DATA PROVIDED: Begin

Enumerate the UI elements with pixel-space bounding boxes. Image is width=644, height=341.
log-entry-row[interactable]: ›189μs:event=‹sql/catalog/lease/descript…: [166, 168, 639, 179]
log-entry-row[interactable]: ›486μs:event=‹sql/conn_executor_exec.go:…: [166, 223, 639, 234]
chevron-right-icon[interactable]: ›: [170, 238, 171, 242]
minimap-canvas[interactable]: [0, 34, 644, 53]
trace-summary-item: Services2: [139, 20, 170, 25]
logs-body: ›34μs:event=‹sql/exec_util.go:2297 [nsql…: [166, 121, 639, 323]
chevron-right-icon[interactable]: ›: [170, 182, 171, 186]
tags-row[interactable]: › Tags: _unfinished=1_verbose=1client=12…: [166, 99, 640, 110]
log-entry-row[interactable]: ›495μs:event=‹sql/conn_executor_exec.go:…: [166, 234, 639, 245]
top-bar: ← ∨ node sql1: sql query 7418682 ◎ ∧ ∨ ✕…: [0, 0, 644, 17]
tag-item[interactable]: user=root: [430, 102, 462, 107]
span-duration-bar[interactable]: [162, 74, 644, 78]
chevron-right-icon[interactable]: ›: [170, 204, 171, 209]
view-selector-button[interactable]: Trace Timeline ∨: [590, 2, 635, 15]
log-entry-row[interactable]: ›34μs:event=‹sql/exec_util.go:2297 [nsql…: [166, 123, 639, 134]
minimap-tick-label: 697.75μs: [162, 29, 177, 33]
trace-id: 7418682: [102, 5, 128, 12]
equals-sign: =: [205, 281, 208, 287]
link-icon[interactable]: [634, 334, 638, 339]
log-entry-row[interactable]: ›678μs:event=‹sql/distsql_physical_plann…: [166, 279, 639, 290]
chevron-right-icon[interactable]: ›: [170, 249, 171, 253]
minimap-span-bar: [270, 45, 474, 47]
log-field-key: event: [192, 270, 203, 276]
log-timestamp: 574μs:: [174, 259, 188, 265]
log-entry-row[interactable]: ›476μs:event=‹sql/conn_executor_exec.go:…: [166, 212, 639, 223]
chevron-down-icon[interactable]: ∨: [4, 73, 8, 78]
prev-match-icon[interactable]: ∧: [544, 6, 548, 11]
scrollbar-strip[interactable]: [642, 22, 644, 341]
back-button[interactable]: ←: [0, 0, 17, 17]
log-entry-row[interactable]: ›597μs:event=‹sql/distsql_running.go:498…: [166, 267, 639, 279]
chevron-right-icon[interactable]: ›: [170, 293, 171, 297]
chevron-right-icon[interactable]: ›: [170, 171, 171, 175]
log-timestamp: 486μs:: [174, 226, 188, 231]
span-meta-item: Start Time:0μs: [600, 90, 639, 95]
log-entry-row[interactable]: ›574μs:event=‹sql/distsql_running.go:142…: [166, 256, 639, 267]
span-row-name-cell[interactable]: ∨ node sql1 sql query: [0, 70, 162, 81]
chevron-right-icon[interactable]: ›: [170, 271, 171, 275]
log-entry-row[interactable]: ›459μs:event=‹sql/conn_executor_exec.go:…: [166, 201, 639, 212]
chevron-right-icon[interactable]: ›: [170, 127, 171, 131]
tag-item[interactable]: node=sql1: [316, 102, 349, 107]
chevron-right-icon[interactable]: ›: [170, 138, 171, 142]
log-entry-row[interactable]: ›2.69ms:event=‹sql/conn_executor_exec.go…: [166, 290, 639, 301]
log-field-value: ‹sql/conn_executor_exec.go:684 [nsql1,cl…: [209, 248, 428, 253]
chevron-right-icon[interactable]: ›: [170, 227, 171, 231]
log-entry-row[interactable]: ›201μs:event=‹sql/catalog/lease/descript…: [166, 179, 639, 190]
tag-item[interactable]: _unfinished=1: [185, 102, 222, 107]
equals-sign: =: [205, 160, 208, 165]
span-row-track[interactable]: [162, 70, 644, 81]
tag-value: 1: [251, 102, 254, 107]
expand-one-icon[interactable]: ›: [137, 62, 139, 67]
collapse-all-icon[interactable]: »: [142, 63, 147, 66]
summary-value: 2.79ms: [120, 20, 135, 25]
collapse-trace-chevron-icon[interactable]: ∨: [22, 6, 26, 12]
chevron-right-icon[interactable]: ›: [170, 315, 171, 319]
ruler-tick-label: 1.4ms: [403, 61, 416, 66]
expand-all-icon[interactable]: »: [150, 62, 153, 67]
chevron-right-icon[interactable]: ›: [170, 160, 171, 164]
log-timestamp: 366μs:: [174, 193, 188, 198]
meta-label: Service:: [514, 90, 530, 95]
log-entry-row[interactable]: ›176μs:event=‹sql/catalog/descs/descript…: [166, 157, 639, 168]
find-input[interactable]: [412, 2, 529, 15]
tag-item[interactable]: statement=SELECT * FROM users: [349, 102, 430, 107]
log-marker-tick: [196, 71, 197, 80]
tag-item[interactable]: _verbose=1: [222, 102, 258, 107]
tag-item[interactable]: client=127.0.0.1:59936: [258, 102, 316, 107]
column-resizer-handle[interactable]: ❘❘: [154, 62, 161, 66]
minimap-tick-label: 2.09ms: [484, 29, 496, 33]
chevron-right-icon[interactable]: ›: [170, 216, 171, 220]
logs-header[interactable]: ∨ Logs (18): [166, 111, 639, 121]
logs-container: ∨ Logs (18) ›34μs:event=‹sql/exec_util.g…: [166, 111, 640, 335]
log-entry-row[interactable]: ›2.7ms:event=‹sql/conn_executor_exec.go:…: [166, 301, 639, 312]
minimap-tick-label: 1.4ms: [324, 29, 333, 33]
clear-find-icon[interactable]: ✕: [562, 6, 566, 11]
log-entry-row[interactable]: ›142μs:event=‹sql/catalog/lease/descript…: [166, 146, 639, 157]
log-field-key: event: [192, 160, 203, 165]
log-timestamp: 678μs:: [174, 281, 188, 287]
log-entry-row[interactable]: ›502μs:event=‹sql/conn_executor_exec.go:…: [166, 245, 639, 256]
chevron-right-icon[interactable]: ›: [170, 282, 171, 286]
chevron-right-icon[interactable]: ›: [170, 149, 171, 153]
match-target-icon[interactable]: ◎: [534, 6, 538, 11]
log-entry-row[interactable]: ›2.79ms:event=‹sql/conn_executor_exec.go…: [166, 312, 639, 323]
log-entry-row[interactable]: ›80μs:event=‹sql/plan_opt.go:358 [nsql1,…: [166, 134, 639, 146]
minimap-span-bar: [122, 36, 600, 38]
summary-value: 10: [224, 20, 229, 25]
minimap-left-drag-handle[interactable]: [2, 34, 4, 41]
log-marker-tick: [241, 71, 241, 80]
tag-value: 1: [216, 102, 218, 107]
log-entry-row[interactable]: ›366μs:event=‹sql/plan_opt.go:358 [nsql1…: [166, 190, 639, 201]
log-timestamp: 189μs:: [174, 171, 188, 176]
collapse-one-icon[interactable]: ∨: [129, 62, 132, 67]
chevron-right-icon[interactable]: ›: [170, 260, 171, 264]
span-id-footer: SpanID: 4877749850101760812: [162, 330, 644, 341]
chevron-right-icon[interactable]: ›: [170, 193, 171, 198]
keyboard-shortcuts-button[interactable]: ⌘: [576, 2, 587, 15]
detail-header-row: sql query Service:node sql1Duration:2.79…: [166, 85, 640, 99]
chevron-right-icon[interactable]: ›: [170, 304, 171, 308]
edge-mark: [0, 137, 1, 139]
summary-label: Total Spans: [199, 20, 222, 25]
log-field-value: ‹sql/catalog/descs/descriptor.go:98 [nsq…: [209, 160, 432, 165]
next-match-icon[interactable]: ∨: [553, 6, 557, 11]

DATA PROVIDED: End

• [THE PROBLEM]
With the records above in view, retype each one exactly.

• [ANSWER BOX]
Enumerate the UI elements with pixel-space bounding boxes. Image is width=644, height=341.
log-entry-row[interactable]: ›189μs:event=‹sql/catalog/lease/descript…: [166, 168, 639, 179]
log-entry-row[interactable]: ›486μs:event=‹sql/conn_executor_exec.go:…: [166, 223, 639, 234]
chevron-right-icon[interactable]: ›: [170, 238, 171, 242]
minimap-canvas[interactable]: [0, 34, 644, 53]
trace-summary-item: Services2: [139, 20, 170, 25]
logs-body: ›34μs:event=‹sql/exec_util.go:2297 [nsql…: [166, 121, 639, 323]
chevron-right-icon[interactable]: ›: [170, 182, 171, 186]
tags-row[interactable]: › Tags: _unfinished=1_verbose=1client=12…: [166, 99, 640, 110]
log-entry-row[interactable]: ›495μs:event=‹sql/conn_executor_exec.go:…: [166, 234, 639, 245]
top-bar: ← ∨ node sql1: sql query 7418682 ◎ ∧ ∨ ✕…: [0, 0, 644, 17]
tag-item[interactable]: user=root: [430, 102, 462, 107]
span-duration-bar[interactable]: [162, 74, 644, 78]
chevron-right-icon[interactable]: ›: [170, 204, 171, 209]
view-selector-button[interactable]: Trace Timeline ∨: [590, 2, 635, 15]
log-entry-row[interactable]: ›34μs:event=‹sql/exec_util.go:2297 [nsql…: [166, 123, 639, 134]
minimap-tick-label: 697.75μs: [162, 29, 177, 33]
trace-id: 7418682: [102, 5, 128, 12]
equals-sign: =: [205, 281, 208, 287]
link-icon[interactable]: [634, 334, 638, 339]
log-entry-row[interactable]: ›678μs:event=‹sql/distsql_physical_plann…: [166, 279, 639, 290]
chevron-right-icon[interactable]: ›: [170, 249, 171, 253]
minimap-span-bar: [270, 45, 474, 47]
log-field-key: event: [192, 270, 203, 276]
log-timestamp: 574μs:: [174, 259, 188, 265]
log-entry-row[interactable]: ›476μs:event=‹sql/conn_executor_exec.go:…: [166, 212, 639, 223]
chevron-down-icon[interactable]: ∨: [4, 73, 8, 78]
prev-match-icon[interactable]: ∧: [544, 6, 548, 11]
scrollbar-strip[interactable]: [642, 22, 644, 341]
back-button[interactable]: ←: [0, 0, 17, 17]
log-entry-row[interactable]: ›597μs:event=‹sql/distsql_running.go:498…: [166, 267, 639, 279]
chevron-right-icon[interactable]: ›: [170, 293, 171, 297]
chevron-right-icon[interactable]: ›: [170, 171, 171, 175]
log-timestamp: 486μs:: [174, 226, 188, 231]
span-meta-item: Start Time:0μs: [600, 90, 639, 95]
log-entry-row[interactable]: ›574μs:event=‹sql/distsql_running.go:142…: [166, 256, 639, 267]
span-row-name-cell[interactable]: ∨ node sql1 sql query: [0, 70, 162, 81]
chevron-right-icon[interactable]: ›: [170, 271, 171, 275]
log-entry-row[interactable]: ›459μs:event=‹sql/conn_executor_exec.go:…: [166, 201, 639, 212]
chevron-right-icon[interactable]: ›: [170, 127, 171, 131]
tag-item[interactable]: node=sql1: [316, 102, 349, 107]
chevron-right-icon[interactable]: ›: [170, 138, 171, 142]
log-entry-row[interactable]: ›2.69ms:event=‹sql/conn_executor_exec.go…: [166, 290, 639, 301]
log-field-value: ‹sql/conn_executor_exec.go:684 [nsql1,cl…: [209, 248, 428, 253]
chevron-right-icon[interactable]: ›: [170, 227, 171, 231]
log-entry-row[interactable]: ›201μs:event=‹sql/catalog/lease/descript…: [166, 179, 639, 190]
tag-item[interactable]: _unfinished=1: [185, 102, 222, 107]
equals-sign: =: [205, 160, 208, 165]
span-row-track[interactable]: [162, 70, 644, 81]
tag-value: 1: [251, 102, 254, 107]
expand-one-icon[interactable]: ›: [137, 62, 139, 67]
collapse-all-icon[interactable]: »: [142, 63, 147, 66]
summary-value: 2.79ms: [120, 20, 135, 25]
collapse-trace-chevron-icon[interactable]: ∨: [22, 6, 26, 12]
chevron-right-icon[interactable]: ›: [170, 315, 171, 319]
ruler-tick-label: 1.4ms: [403, 61, 416, 66]
expand-all-icon[interactable]: »: [150, 62, 153, 67]
chevron-right-icon[interactable]: ›: [170, 160, 171, 164]
log-timestamp: 366μs:: [174, 193, 188, 198]
meta-label: Service:: [514, 90, 530, 95]
log-entry-row[interactable]: ›176μs:event=‹sql/catalog/descs/descript…: [166, 157, 639, 168]
find-input[interactable]: [412, 2, 529, 15]
tag-item[interactable]: statement=SELECT * FROM users: [349, 102, 430, 107]
log-marker-tick: [196, 71, 197, 80]
tag-item[interactable]: _verbose=1: [222, 102, 258, 107]
tag-item[interactable]: client=127.0.0.1:59936: [258, 102, 316, 107]
column-resizer-handle[interactable]: ❘❘: [154, 62, 161, 66]
minimap-tick-label: 2.09ms: [484, 29, 496, 33]
chevron-right-icon[interactable]: ›: [170, 216, 171, 220]
logs-header[interactable]: ∨ Logs (18): [166, 111, 639, 121]
logs-container: ∨ Logs (18) ›34μs:event=‹sql/exec_util.g…: [166, 111, 640, 335]
log-entry-row[interactable]: ›2.7ms:event=‹sql/conn_executor_exec.go:…: [166, 301, 639, 312]
minimap-tick-label: 1.4ms: [324, 29, 333, 33]
clear-find-icon[interactable]: ✕: [562, 6, 566, 11]
log-entry-row[interactable]: ›142μs:event=‹sql/catalog/lease/descript…: [166, 146, 639, 157]
log-field-key: event: [192, 160, 203, 165]
log-timestamp: 678μs:: [174, 281, 188, 287]
log-entry-row[interactable]: ›502μs:event=‹sql/conn_executor_exec.go:…: [166, 245, 639, 256]
chevron-right-icon[interactable]: ›: [170, 282, 171, 286]
chevron-right-icon[interactable]: ›: [170, 149, 171, 153]
match-target-icon[interactable]: ◎: [534, 6, 538, 11]
log-entry-row[interactable]: ›2.79ms:event=‹sql/conn_executor_exec.go…: [166, 312, 639, 323]
log-entry-row[interactable]: ›80μs:event=‹sql/plan_opt.go:358 [nsql1,…: [166, 134, 639, 146]
minimap-span-bar: [122, 36, 600, 38]
summary-value: 10: [224, 20, 229, 25]
minimap-left-drag-handle[interactable]: [2, 34, 4, 41]
log-marker-tick: [241, 71, 241, 80]
tag-value: 1: [216, 102, 218, 107]
log-entry-row[interactable]: ›366μs:event=‹sql/plan_opt.go:358 [nsql1…: [166, 190, 639, 201]
log-timestamp: 189μs:: [174, 171, 188, 176]
collapse-one-icon[interactable]: ∨: [129, 62, 132, 67]
chevron-right-icon[interactable]: ›: [170, 260, 171, 264]
span-id-footer: SpanID: 4877749850101760812: [162, 330, 644, 341]
chevron-right-icon[interactable]: ›: [170, 193, 171, 198]
keyboard-shortcuts-button[interactable]: ⌘: [576, 2, 587, 15]
detail-header-row: sql query Service:node sql1Duration:2.79…: [166, 85, 640, 99]
chevron-right-icon[interactable]: ›: [170, 304, 171, 308]
edge-mark: [0, 137, 1, 139]
summary-label: Total Spans: [199, 20, 222, 25]
log-field-value: ‹sql/catalog/descs/descriptor.go:98 [nsq…: [209, 160, 432, 165]
next-match-icon[interactable]: ∨: [553, 6, 557, 11]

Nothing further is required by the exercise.